[[ MATERIAL FOR THIS EXERCISE open ]]

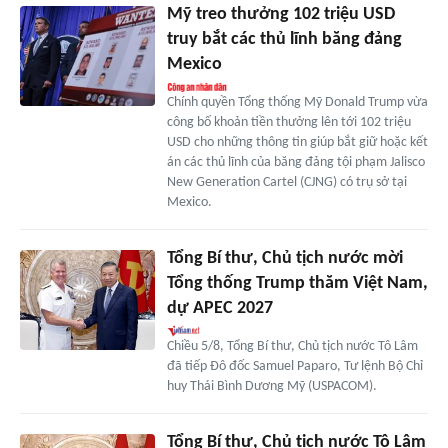
Mỹ treo thưởng 102 triệu USD
truy bắt các thủ lĩnh băng đảng
Mexico
Chính quyền Tổng thống Mỹ Donald Trump vừa
công bố khoản tiền thưởng lên tới 102 triệu
USD cho những thông tin giúp bắt giữ hoặc kết
án các thủ lĩnh của băng đảng tội phạm Jalisco
New Generation Cartel (CJNG) có trụ sở tại
Mexico.
Tổng Bí thư, Chủ tịch nước mời
Tổng thống Trump thăm Việt Nam,
dự APEC 2027
Chiều 5/8, Tổng Bí thư, Chủ tịch nước Tô Lâm
đã tiếp Đô đốc Samuel Paparo, Tư lệnh Bộ Chỉ
huy Thái Bình Dương Mỹ (USPACOM).
Tổng Bí thư, Chủ tịch nước Tô Lâm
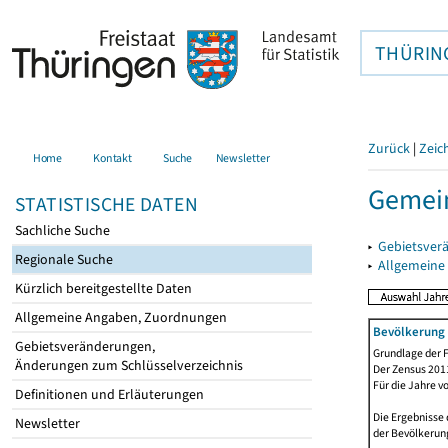
THÜRIN
Zurück
|
Zeic
Home
Kontakt
Suche
Newsletter
Gemein
STATISTISCHE DATEN
Sachliche Suche
▸
Gebietsver
Regionale Suche
▸
Allgemeine
Kürzlich bereitgestellte Daten
Allgemeine Angaben, Zuordnungen
Bevölkerung 
Gebietsveränderungen,
Grundlage der F
Änderungen zum Schlüsselverzeichnis
Der Zensus 2011
Für die Jahre v
Definitionen und Erläuterungen
Die Ergebnisse 
Newsletter
der Bevölkerung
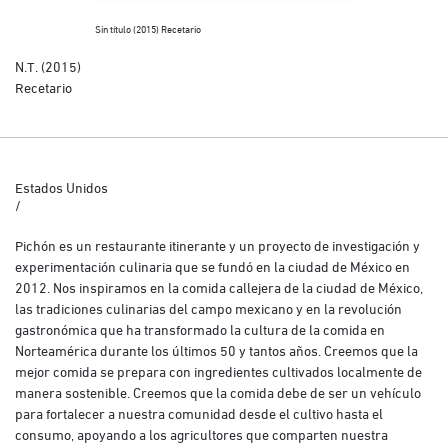
Sin título (2015) Recetario
N.T. (2015)
Recetario
Estados Unidos
/
Pichón es un restaurante itinerante y un proyecto de investigación y
experimentación culinaria que se fundó en la ciudad de México en
2012. Nos inspiramos en la comida callejera de la ciudad de México,
las tradiciones culinarias del campo mexicano y en la revolución
gastronómica que ha transformado la cultura de la comida en
Norteamérica durante los últimos 50 y tantos años. Creemos que la
mejor comida se prepara con ingredientes cultivados localmente de
manera sostenible. Creemos que la comida debe de ser un vehículo
para fortalecer a nuestra comunidad desde el cultivo hasta el
consumo, apoyando a los agricultores que comparten nuestra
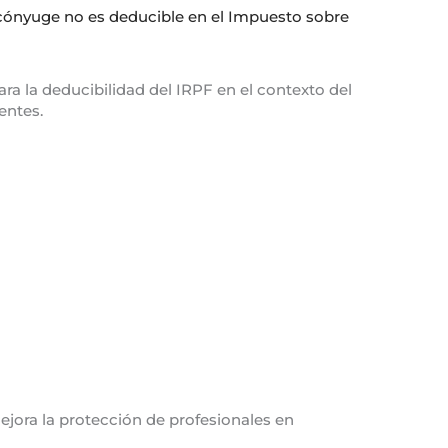
 cónyuge no es deducible en el Impuesto sobre
lara la deducibilidad del IRPF en el contexto del
entes.
ejora la protección de profesionales en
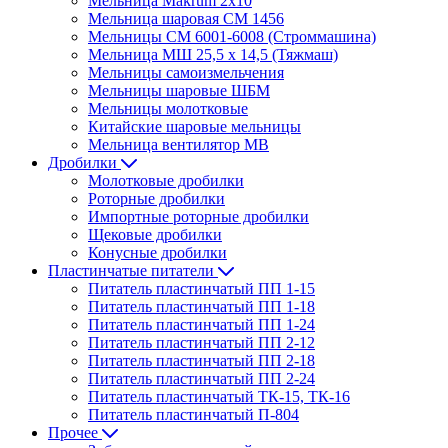
Мельница Makrum 2х10
Мельница шаровая СМ 1456
Мельницы СМ 6001-6008 (Строммашина)
Мельница МШ 25,5 х 14,5 (Тяжмаш)
Мельницы самоизмельчения
Мельницы шаровые ШБМ
Мельницы молотковые
Китайские шаровые мельницы
Мельница вентилятор МВ
Дробилки
Молотковые дробилки
Роторные дробилки
Импортные роторные дробилки
Щековые дробилки
Конусные дробилки
Пластинчатые питатели
Питатель пластинчатый ПП 1-15
Питатель пластинчатый ПП 1-18
Питатель пластинчатый ПП 1-24
Питатель пластинчатый ПП 2-12
Питатель пластинчатый ПП 2-18
Питатель пластинчатый ПП 2-24
Питатель пластинчатый ТК-15, ТК-16
Питатель пластинчатый П-804
Прочее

[[ MATERIAL FOR THIS EXERCISE closed ]]

YOUR OBJECTIVE
What you return should match the entries word for word, pictures aside.

ANSWER TO THE EXERCISE
Mỹ treo thưởng 102 triệu USD
truy bắt các thủ lĩnh băng đảng
Mexico
Chính quyền Tổng thống Mỹ Donald Trump vừa
công bố khoản tiền thưởng lên tới 102 triệu
USD cho những thông tin giúp bắt giữ hoặc kết
án các thủ lĩnh của băng đảng tội phạm Jalisco
New Generation Cartel (CJNG) có trụ sở tại
Mexico.
Tổng Bí thư, Chủ tịch nước mời
Tổng thống Trump thăm Việt Nam,
dự APEC 2027
Chiều 5/8, Tổng Bí thư, Chủ tịch nước Tô Lâm
đã tiếp Đô đốc Samuel Paparo, Tư lệnh Bộ Chỉ
huy Thái Bình Dương Mỹ (USPACOM).
Tổng Bí thư, Chủ tịch nước Tô Lâm
THÜRIN
Zurück
|
Zeic
Home
Kontakt
Suche
Newsletter
Gemein
STATISTISCHE DATEN
Sachliche Suche
▸
Gebietsver
Regionale Suche
▸
Allgemeine
Kürzlich bereitgestellte Daten
Allgemeine Angaben, Zuordnungen
Bevölkerung 
Gebietsveränderungen,
Grundlage der F
Änderungen zum Schlüsselverzeichnis
Der Zensus 2011
Für die Jahre v
Definitionen und Erläuterungen
Die Ergebnisse 
Newsletter
der Bevölkerung
Sin título (2015) Recetario
N.T. (2015)
Recetario
Estados Unidos
/
Pichón es un restaurante itinerante y un proyecto de investigación y
experimentación culinaria que se fundó en la ciudad de México en
2012. Nos inspiramos en la comida callejera de la ciudad de México,
las tradiciones culinarias del campo mexicano y en la revolución
gastronómica que ha transformado la cultura de la comida en
Norteamérica durante los últimos 50 y tantos años. Creemos que la
mejor comida se prepara con ingredientes cultivados localmente de
manera sostenible. Creemos que la comida debe de ser un vehículo
para fortalecer a nuestra comunidad desde el cultivo hasta el
consumo, apoyando a los agricultores que comparten nuestra
 cónyuge no es deducible en el Impuesto sobre
lara la deducibilidad del IRPF en el contexto del
entes.
ejora la protección de profesionales en
Мельница Makrum 2х10
Мельница шаровая СМ 1456
Мельницы СМ 6001-6008 (Строммашина)
Мельница МШ 25,5 х 14,5 (Тяжмаш)
Мельницы самоизмельчения
Мельницы шаровые ШБМ
Мельницы молотковые
Китайские шаровые мельницы
Мельница вентилятор МВ
Дробилки
Молотковые дробилки
Роторные дробилки
Импортные роторные дробилки
Щековые дробилки
Конусные дробилки
Пластинчатые питатели
Питатель пластинчатый ПП 1-15
Питатель пластинчатый ПП 1-18
Питатель пластинчатый ПП 1-24
Питатель пластинчатый ПП 2-12
Питатель пластинчатый ПП 2-18
Питатель пластинчатый ПП 2-24
Питатель пластинчатый ТК-15, ТК-16
Питатель пластинчатый П-804
Прочее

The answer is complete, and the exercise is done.